# Dirty Laundry - A PUNISHER short film by Jane and Ennis



## Omar B (Jul 16, 2012)

So everyone seems to support Tom Jane's interpretation of The Punisher and was really disappointed when they did Punisher War Zone without him.  Well now he's back in the role in a sort film at least.  Written by Punisher star writer Garth Ennis we find Frank trying to get his laundry done when a bunch of young toughs ... well I won't give it away.

The real centerpiece for the movie though is the final reveal of the new slightly altered Punisher logo. 

http://collider.com/punisher-short-dirty-laundry-thomas-jane/180877/

http://www.youtube.com/watch?v=bWpK0wsnitc&feature=player_embedded


----------



## Omar B (Jul 16, 2012)

bump for the Punisher fans.


----------



## elder999 (Jul 16, 2012)

Pretty ****in cool!


----------



## Sukerkin (Jul 16, 2012)

I enjoyed the first Punisher film I saw, if a bit brutal in it's focus on the deaths by neck snappings and so forth.  I shall be interested to watch these shorts :tup:.

Actually, that 'first' one may have been War Zone, I shall have to go and check our DVD shelves.


----------



## Omar B (Jul 16, 2012)

There was Punisher '89 starring Dolph Lundgren.  Then Punisher '04 starring Jane (which this short film is a continuation of).  Then there was Punisher War Zone, meant to be the sequel to '04 but Lionsgate slashed the budget, director/writer John Heinsligh dropped out then Jane dropped and we got that film abortion.


----------



## Carol (Jul 16, 2012)

I LOVED Tom Jane's Punisher.  Looking forward to firing this up when I get home


----------



## MA-Caver (Jul 16, 2012)

I thought I recognized the actor but didn't make the association until the reveal at the end. Pretty awesome. Trying to ignore all that around him ... but just can't. 
Great little flick.


----------



## Omar B (Jul 16, 2012)

I don't understand what you are trying to say dude.  You saw the title Punisher in the name of the thread as well as the paragraph I wrote and still didn't connect Punisher and Tom Jane till you saw the logo?

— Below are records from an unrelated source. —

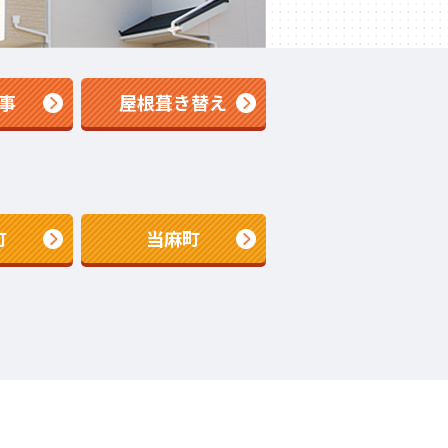
事
屋根葺き替え
町
当麻町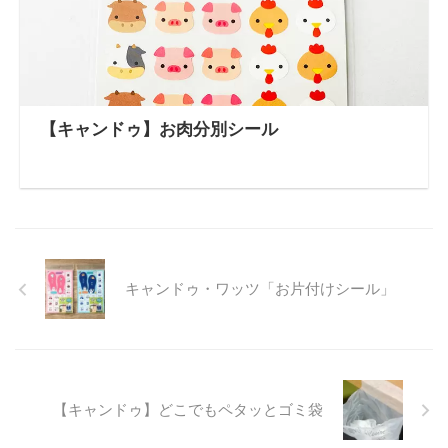
【キャンドゥ】お肉分別シール
キャンドゥ・ワッツ「お片付けシール」
【キャンドゥ】どこでもペタッとゴミ袋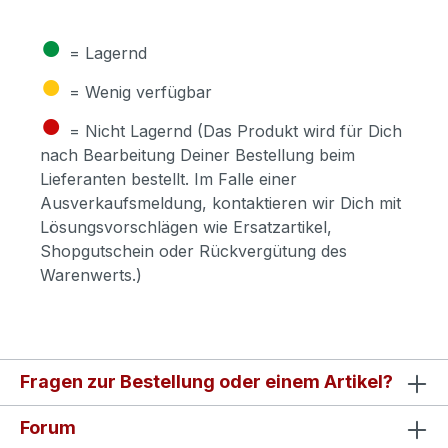
●
= Lagernd
●
= Wenig verfügbar
●
= Nicht Lagernd (Das Produkt wird für Dich
nach Bearbeitung Deiner Bestellung beim
Lieferanten bestellt. Im Falle einer
Ausverkaufsmeldung, kontaktieren wir Dich mit
Lösungsvorschlägen wie Ersatzartikel,
Shopgutschein oder Rückvergütung des
Warenwerts.)
Fragen zur Bestellung oder einem Artikel?
Forum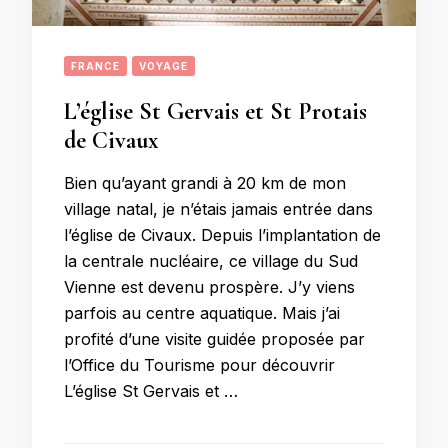
FRANCE
VOYAGE
L’église St Gervais et St Protais
de Civaux
Bien qu’ayant grandi à 20 km de mon
village natal, je n’étais jamais entrée dans
l’église de Civaux. Depuis l’implantation de
la centrale nucléaire, ce village du Sud
Vienne est devenu prospère. J’y viens
parfois au centre aquatique. Mais j’ai
profité d’une visite guidée proposée par
l’Office du Tourisme pour découvrir
L’église St Gervais et …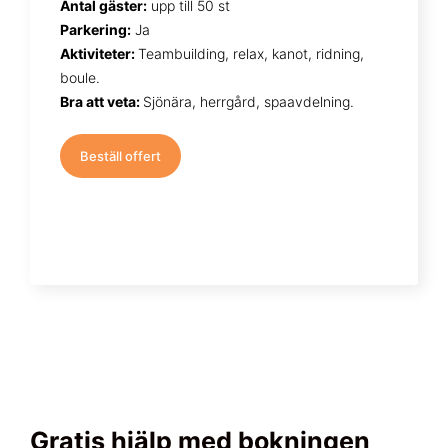
Antal gäster:
upp till 50 st
Parkering:
Ja
Aktiviteter:
Teambuilding, relax, kanot, ridning,
boule.
Bra att veta:
Sjönära, herrgård, spaavdelning.
Beställ offert
Gratis hjälp med bokningen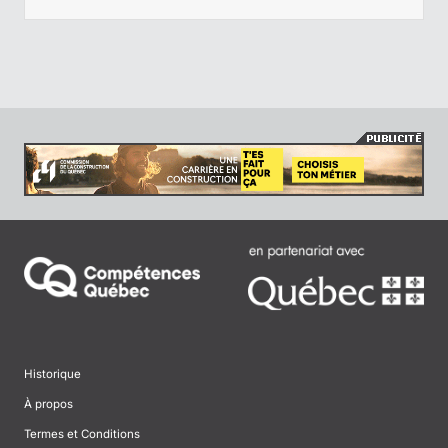
Historique
À propos
Termes et Conditions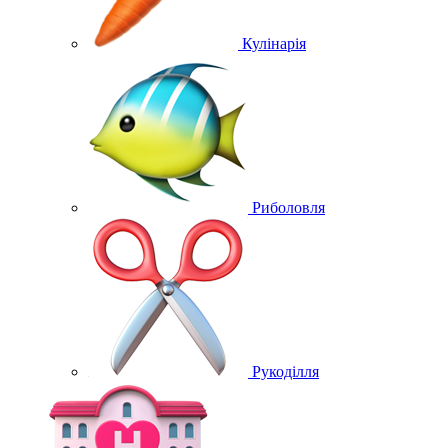
Кулінарія
Риболовля
Рукоділля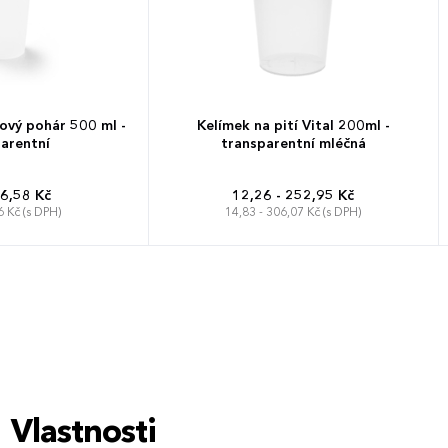
ový pohár 500 ml -
Kelímek na pití Vital 200ml -
arentní
transparentní mléčná
 6,58 Kč
12,26 - 252,95 Kč
6 Kč (s DPH)
14,83 - 306,07 Kč (s DPH)
Vlastnosti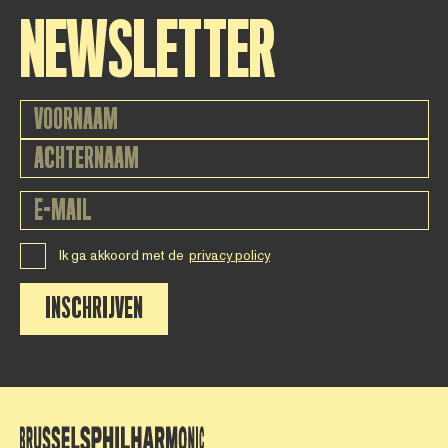
NEWSLETTER
Ik ga akkoord met de
privacy policy
INSCHRIJVEN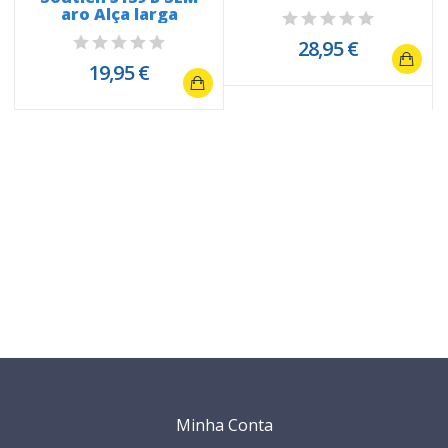
aro Alça larga
28,95 €
19,95 €
Minha Conta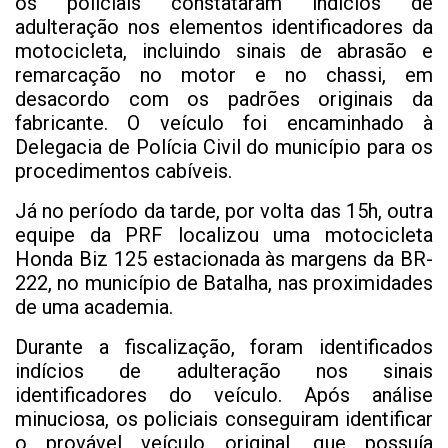
os policiais constataram indícios de
adulteração nos elementos identificadores da
motocicleta, incluindo sinais de abrasão e
remarcação no motor e no chassi, em
desacordo com os padrões originais da
fabricante. O veículo foi encaminhado à
Delegacia de Polícia Civil do município para os
procedimentos cabíveis.
Já no período da tarde, por volta das 15h, outra
equipe da PRF localizou uma motocicleta
Honda Biz 125 estacionada às margens da BR-
222, no município de Batalha, nas proximidades
de uma academia.
Durante a fiscalização, foram identificados
indícios de adulteração nos sinais
identificadores do veículo. Após análise
minuciosa, os policiais conseguiram identificar
o provável veículo original, que possuía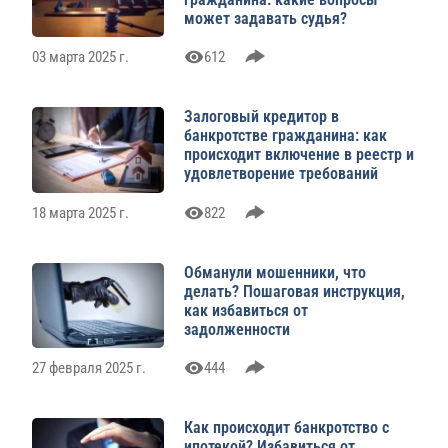
может задавать судья?
03 марта 2025 г.
612
Залоговый кредитор в
банкротстве гражданина: как
происходит включение в реестр и
удовлетворение требований
18 марта 2025 г.
822
Обманули мошенники, что
делать? Пошаговая инструкция,
как избавиться от
задолженности
27 февраля 2025 г.
444
Как происходит банкротство с
ипотекой? Избавиться от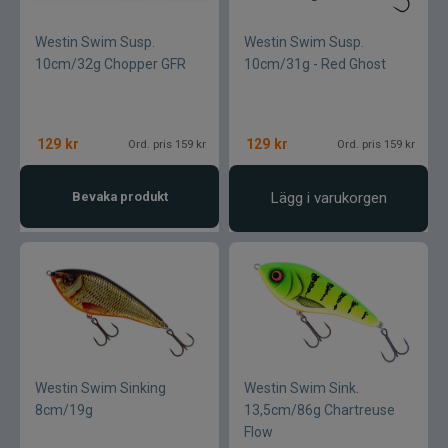
Westin Swim Susp.
Westin Swim Susp.
10cm/32g Chopper GFR
10cm/31g - Red Ghost
129
kr
129
kr
Ord. pris 159 kr
Ord. pris 159 kr
Bevaka produkt
Lägg i varukorgen
Westin Swim Sinking
Westin Swim Sink.
8cm/19g
13,5cm/86g Chartreuse
Flow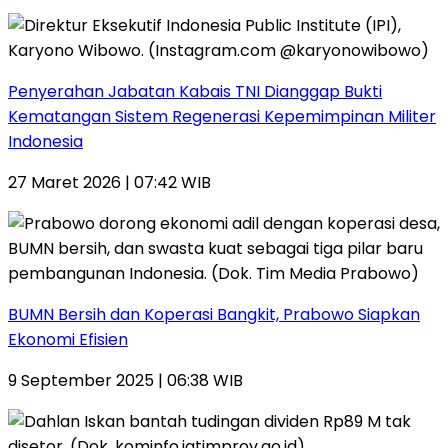
Penyerahan Jabatan Kabais TNI Dianggap Bukti
Kematangan Sistem Regenerasi Kepemimpinan Militer
Indonesia
27 Maret 2026 | 07:42 WIB
BUMN Bersih dan Koperasi Bangkit, Prabowo Siapkan
Ekonomi Efisien
9 September 2025 | 06:38 WIB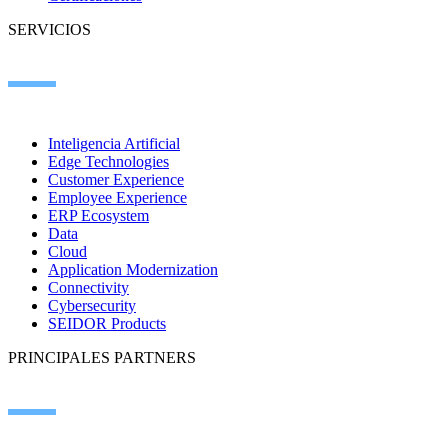
SERVICIOS
Inteligencia Artificial
Edge Technologies
Customer Experience
Employee Experience
ERP Ecosystem
Data
Cloud
Application Modernization
Connectivity
Cybersecurity
SEIDOR Products
PRINCIPALES PARTNERS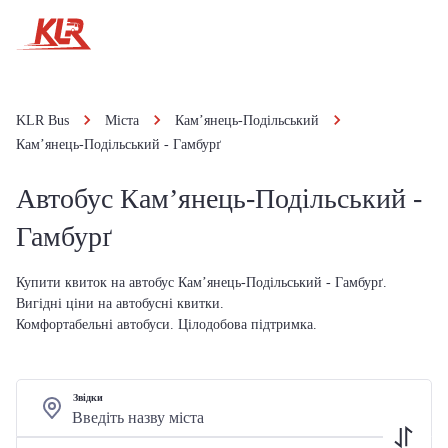
KLR Bus
Міста
Кам’янець-Подільський
Кам’янець-Подільський - Гамбурґ
Автобус Кам’янець-Подільський -
Гамбурґ
Купити квиток на автобус Кам’янець-Подільський - Гамбурґ.
Вигідні ціни на автобусні квитки.
Комфортабельні автобуси. Цілодобова підтримка.
Звідки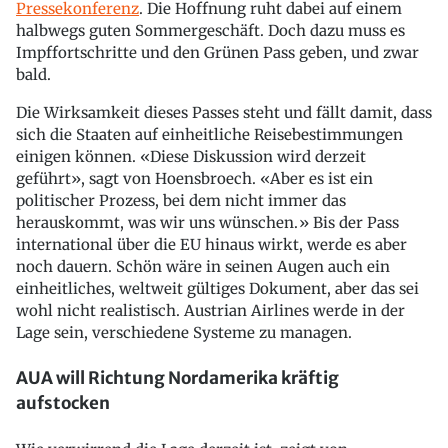
Pressekonferenz
. Die Hoffnung ruht dabei auf einem
halbwegs guten Sommergeschäft. Doch dazu muss es
Impffortschritte und den Grünen Pass geben, und zwar
bald.
Die Wirksamkeit dieses Passes steht und fällt damit, dass
sich die Staaten auf einheitliche Reisebestimmungen
einigen können. «Diese Diskussion wird derzeit
geführt», sagt von Hoensbroech. «Aber es ist ein
politischer Prozess, bei dem nicht immer das
herauskommt, was wir uns wünschen.» Bis der Pass
international über die EU hinaus wirkt, werde es aber
noch dauern. Schön wäre in seinen Augen auch ein
einheitliches, weltweit gültiges Dokument, aber das sei
wohl nicht realistisch. Austrian Airlines werde in der
Lage sein, verschiedene Systeme zu managen.
AUA will Richtung Nordamerika kräftig
aufstocken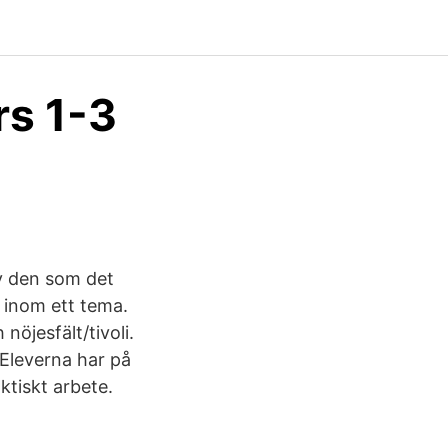
rs 1-3
av den som det
e inom ett tema.
öjesfält/tivoli.
 Eleverna har på
ktiskt arbete.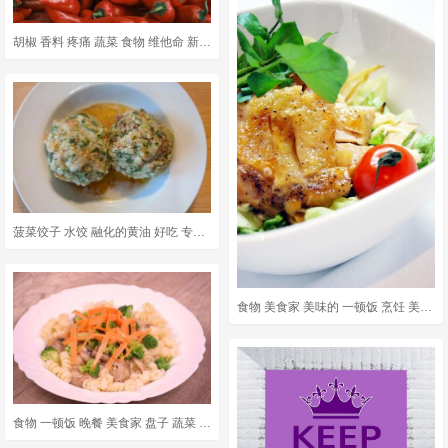
胡椒 香料 疼痛 蔬菜 食物 维他命 新鲜的 有天赋的人 健康
菠菜饺子 水饺 融化的黄油 好吃 专业 高山菜 面包饺子 一顿饭
食物 美食家 美味的 一顿饭 烹饪 美食 吃 鸡
食物 一顿饭 晚餐 美食家 盘子 蔬菜 午餐 美味的 美食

From what I read in your post "I thought I recognized the actor but didn't make the association until the reveal at the end."


----------



## Takai (Jul 17, 2012)

Loved the '04 Punisher but, still haven't gotten around to War Zone. Can't get past the actor change.


----------



## punisher73 (Jul 17, 2012)

That was bad ***!  I really like the Jane version of Punisher, but not a big fan of Lundgren's or War Zone.

Really hope they team up and do another full length movie with Jane.

PS may not be safe for work due to language and violence.


----------



## Omar B (Jul 17, 2012)

Well, since Marvel has been acquired by Disney in the past couple years with all the Marvel cartoons on the various Disney channels and well as them pouring all this money into the second wave of Marvel films I could totally see Disney making a move to get Punisher from Lionsgate and back inhouse at Marvel Films.  

Spider-Man is still at Sony and X-men is still at Fox, both those series are doing well so I can't see those campanoies giving the rights back to Marvel, but it could happen with The Punisher.


----------



## MA-Caver (Jul 18, 2012)

Omar B said:


> I don't understand what you are trying to say dude.  You saw the title Punisher in the name of the thread as well as the paragraph I wrote and still didn't connect Punisher and Tom Jane till you saw the logo?
> 
> From what I read in your post "I thought I recognized the actor but didn't make the association until the reveal at the end."



It's because I saw the film on another site and was going to post it here but you beat me to it. :uhyeah:


----------